Гена, сразу придумавший название: «Все наши дни рождения», — начал фантазировать: быстро подаём заявку, получаем аванс, берём купе до Владивостока и пока едем туда-обратно — успеваем всё написать. В Тихом океане только умоемся — и назад. Такие шпаликовские прожекты новостью для Соловьёва не были. Перед этим Гена уговаривал Сергея записаться в секцию парашютистов, где якобы «даже паспорт не нужен, а требуется только сдать анализы…». Парашютный спорт был для Шпаликова идеей фикс, он не без зависти-ревности относился к знакомым, этим занимавшимся. Ну ладно, прожекты прожектами, но писать-то было надо. И они начали писать. Точнее, писать начал Соловьёв. Гена сказал ему: слушай, старик, я сейчас дописываю роман «Три Марины», про Марину Цветаеву, Марину Освальд (вдову убийцы американского президента Джона Кеннеди, русскую по рождению) и просто Марину. Ты, дескать, пока начинай, а я тебе попозже начну присылать диалоги для сценария.
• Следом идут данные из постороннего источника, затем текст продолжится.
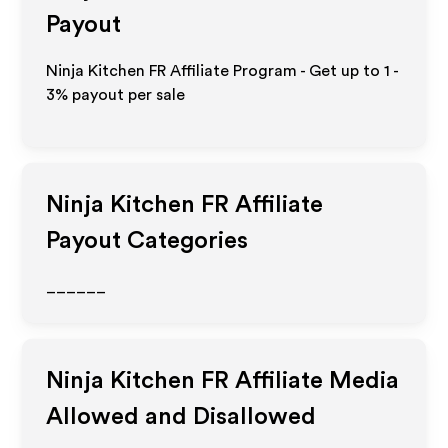
Payout
Ninja Kitchen FR Affiliate Program - Get up to
1 -
3%
payout per sale
Ninja Kitchen FR
Affiliate
Payout Categories
______
Ninja Kitchen FR
Affiliate Media
Allowed and Disallowed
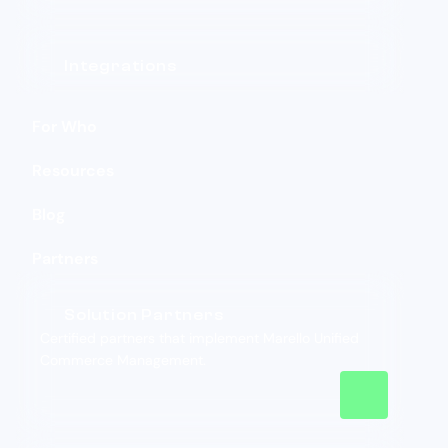
Integrations
For Who
Resources
Blog
Partners
Solution Partners
Certified partners that implement Marello Unified
Commerce Management.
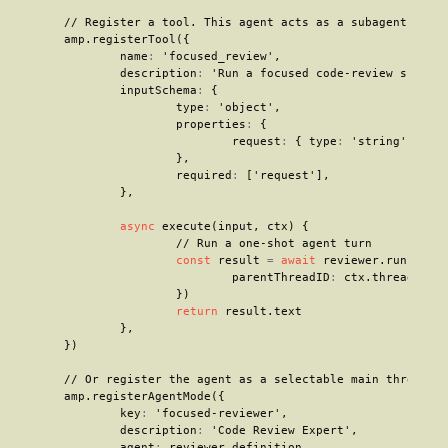
// Register a tool. This agent acts as a subagent
	amp
.
registerTool
(
{
		name
:
'focused_review'
,
		description
:
'Run a focused code-review subage
		inputSchema
:
{
			type
:
'object'
,
			properties
:
{
				request
:
{
 type
:
'string'
}
,
}
,
			required
:
[
'request'
]
,
}
,
async
execute
(
input
,
 ctx
)
{
// Run a one-shot agent turn
const
 result 
=
await
 reviewer
.
run
(
inpu
				parentThreadID
:
 ctx
.
thread
.
id
,
}
)
return
 result
.
text

}
,
}
)
// Or register the agent as a selectable main thread m
	amp
.
registerAgentMode
(
{
		key
:
'focused-reviewer'
,
		description
:
'Code Review Expert'
,
		agent
:
 reviewer
.
definition
,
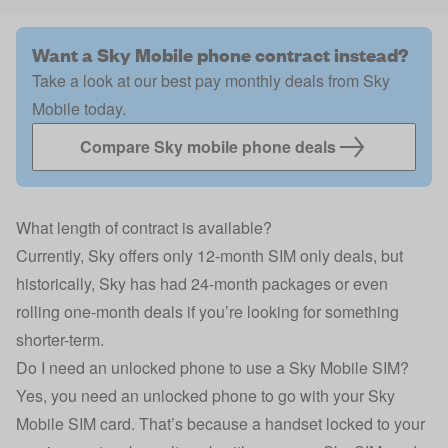
Want a Sky Mobile phone contract instead?
Take a look at our best pay monthly deals from Sky
Mobile today.
Compare Sky mobile phone deals
What length of contract is available?
Currently, Sky offers only 12-month SIM only deals, but
historically, Sky has had 24-month packages or even
rolling one-month deals if you’re looking for something
shorter-term.
Do I need an unlocked phone to use a Sky Mobile SIM?
Yes, you need an unlocked phone to go with your Sky
Mobile SIM card. That’s because a handset locked to your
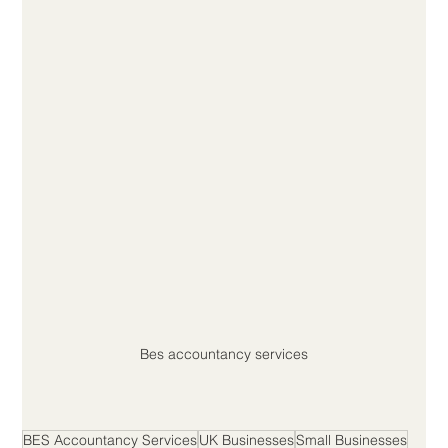
Bes accountancy services
BES Accountancy Services
UK Businesses
Small Businesses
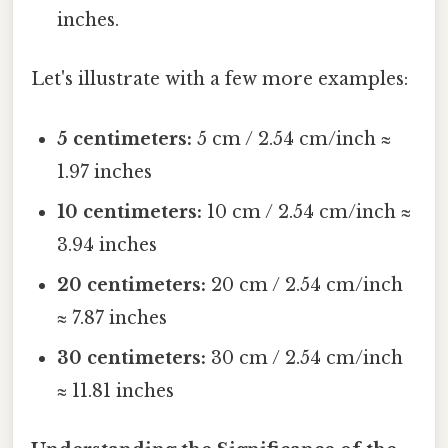
inches.
Let's illustrate with a few more examples:
5 centimeters:
5 cm / 2.54 cm/inch ≈
1.97 inches
10 centimeters:
10 cm / 2.54 cm/inch ≈
3.94 inches
20 centimeters:
20 cm / 2.54 cm/inch
≈ 7.87 inches
30 centimeters:
30 cm / 2.54 cm/inch
≈ 11.81 inches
Шпаликов уехал в какой-то пансионат, откуда спустя некоторое время и впрямь начал присылать написанные на серо-голубых телеграфных бланках куски для сценария, хотя порой они перемежались не очень вразумительными письмами другу. Как-никак, но дело всё-таки шло, и когда они вновь увиделись, Шпаликов усадил Соловьёва читать роман про трёх Марин, а сам начал читать их совместный сценарный текст, Сергеем сведённый в нечто единое.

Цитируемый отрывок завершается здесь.